Alexander Suter (36) wird als Nachfolger von Fleur Jaccard, die die Geschäftsführung der Zürcher "Age Stiftung" übernimmt, neuer Leiter der Abteilung Soziales  und GL-Mitglied der Christoph Merian Stiftung.

Weil bei der Baselbieter Polizei Beat Krattiger, Chef Sicherheitspolizei, in etwa zwei Jahren vorzeitig in Pension gehen will, kommt es ab 1. Januar aus Gründen der Kontinuität zu einem Stellen-Tausch mit Reto Zuber, dem bisherigen Chef Planung und Einsatz.

Aufgrund der aktuellen pandemischen Lage und der damit verbundenen Unsicherheiten wird die Basler Museumsnacht am 21. Januar abgesagt und voraussichtlich auf den Freitag, 20. Mai 2022 verschoben.

Wegen der stark zunehmenden Corona-Fallzahlen, der hohen Belastung des Gesundheitssystems und der aktuellen Entwicklung setzte die Baselbieter Regierung den Kantonalen Krisenstab wieder ein und reaktivierte den Pandemieplan.

Zum 125-Jahre-Jubiläum schenkt die Basler Regierung der F. Hoffmann-La Roche AG einen originalen Basilisken-Brunnen, der 2023 am künftigen Science Square auf dem Roche-Gelände an der Ecke Peter Rot-Strasse / Chrischonastrasse montiert werden soll.

Die Ost-West-Piste des EuroAirports wird ab 2. Dezember aufgrund der Verschiebung des magnetischen Nordpols von "08/26" zu "07/25" umbenannt.

Die Geschäftsleitung des Landrats hat angesichts der stark steigenden Corona-Fallzahlen beschlossen, dass an den Landratssitzungen per sofort wieder Maskenpflicht gilt.

24 Mitarbeitende der Baselbieter Polizei kommen auf Ersuchen der Genfer Regierung für Aufgaben bei der Durchführung der 12. WTO-Ministerkonferenz zum Einsatz.

Der Basler Journalist, Historiker und langjährige Grossbritannien- und Irlandkorresponent von Radio SRF, Martin Alioth, ist am 18. November nach schwerer Krankheit im Alter von 67 Jahren gestorben.
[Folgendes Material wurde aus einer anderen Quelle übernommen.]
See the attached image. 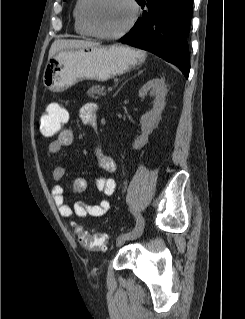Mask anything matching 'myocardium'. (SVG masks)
<instances>
[{"label": "myocardium", "mask_w": 245, "mask_h": 319, "mask_svg": "<svg viewBox=\"0 0 245 319\" xmlns=\"http://www.w3.org/2000/svg\"><path fill=\"white\" fill-rule=\"evenodd\" d=\"M95 0H85V3L83 5L82 8V16H83V21L85 23V25L87 26V28L89 29V31L96 37L101 38V39H106V40H114V39H118L123 37L125 34H127L132 27L135 25L138 16H139V6L136 0H127V2L129 3L131 10H132V14H131V18L128 21V23L119 31L114 32V33H104L100 30H98L95 25L92 23L91 19H90V8L91 5L93 4Z\"/></svg>", "instance_id": "1"}]
</instances>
Der FC Basel überträgt der Rennbahnklinik in Muttenz per sofort die medizinische Versorgung der 1. Mannschaft, der Frauen- und der Nachwuchsabteilung.

Als Nachfolger der in Pension gehenden Yvonne Aellen wird Simon Leuenberger per 1. März 2022 die Leitung der Abteilung Grünflächen-Unterhalt der Stadtgärtnerei Basel.

Die Mitglieder des Schutzverbandes EuroAirport wählten am 11. November die Reinacher Einwohnerrätin Katrin Joos Reimer als neue Präsidentin und Nachfolgerin von Landrätin Rahel Bänziger.

Die Pharma-Firma Bachem AG hat am 11. November in Bubendorf den Grundstein für den Bau des bisher grössen Produktionsgebäudes gelegt, das bis zu 150 neue meist hochqualifizierte Arbeitsplätze bieten wird.

Die Fassade der Synagoge der Israelitischen Kultusgemeinde in Lörrach wurde am 8. November in der Dunkelheit mit zwei Eiern beworfen.

Für die demissionierenden Daniela Dolci Reidemeister, Gottlieb A. Keller und Sibylle Schürch treten Bernhard Berger, Annette Luther und Hans-Peter Wessels in Basler Universitätsrat ein.

Für die erstmalige Besetzung des Stiftungsrats der neuen Wohnbaustiftung und die Amtsdauer vom 1. Dezember 2021 bis 30. November 2025 wählte die Basler Regierung Sarah Barth, Agnes Dormann (Präsidentin), Manuela Jessica Scarpellino, Jürg Steiner und Felix Suter.

Eine klare Mehrheit der Justiz-, Sicherheits- und Sportkommission des Basler Grossen Rates folgt der Regeirung und empfiehlt die kantonale Volksinitiative "Grundrechte für Primaten" ohne Gegenvorschlag zur Ablehnung

Trotz Steuerfuss von 65 Prozent rechnet das Budget 2022 der Stadt Liestal mit einem Defizit von 4,7 Millionen Franken.

Tom Wiederkehr und Andrea Schäfer erhielten von der Basler Regierung den Zuschlag für den Betrieb des Pavillon-Cafés im Schützenmattpark ab 2023.

Bettina Buomberger (40) wechselt von der Baselbieter Bildungs-, Kultur- und Sportdirektion in die Finanz- und Kirchendirektion und übernimmt die Leitung des Personalamts an Stelle von Martin Lüthy, der den Kanton per 30. Oktober 2021 verlässt.

1'500 Unterschriften trägt die Petition an die Vertreter der Leimentaler Gemeinden, die mehr Velostrassen im Leimental fordert.

Die baselstädtische EVP nominiert Gemeinderätin Christine Kaufmann für das Riehener Gemeindepräsidium und gleichzeitig für den Gemeinderat, und Bürgerrat Daniele Agnolazza als Gemeinderat.

Flavio Casanova und Thomas Schneider werden neue Verwaltungsräte der Basler Verkehrs-Betriebe anstelle von Sibylle Oser und Kurt Altermatt, die nicht mehr zur Wiederwahl antreten.

Die SP Riehen nominierte den bereits amtierenden Gemeinderat Guido Vogel zusammen mit Grossrätin Edibe Gölgeli für den Gemeinderat.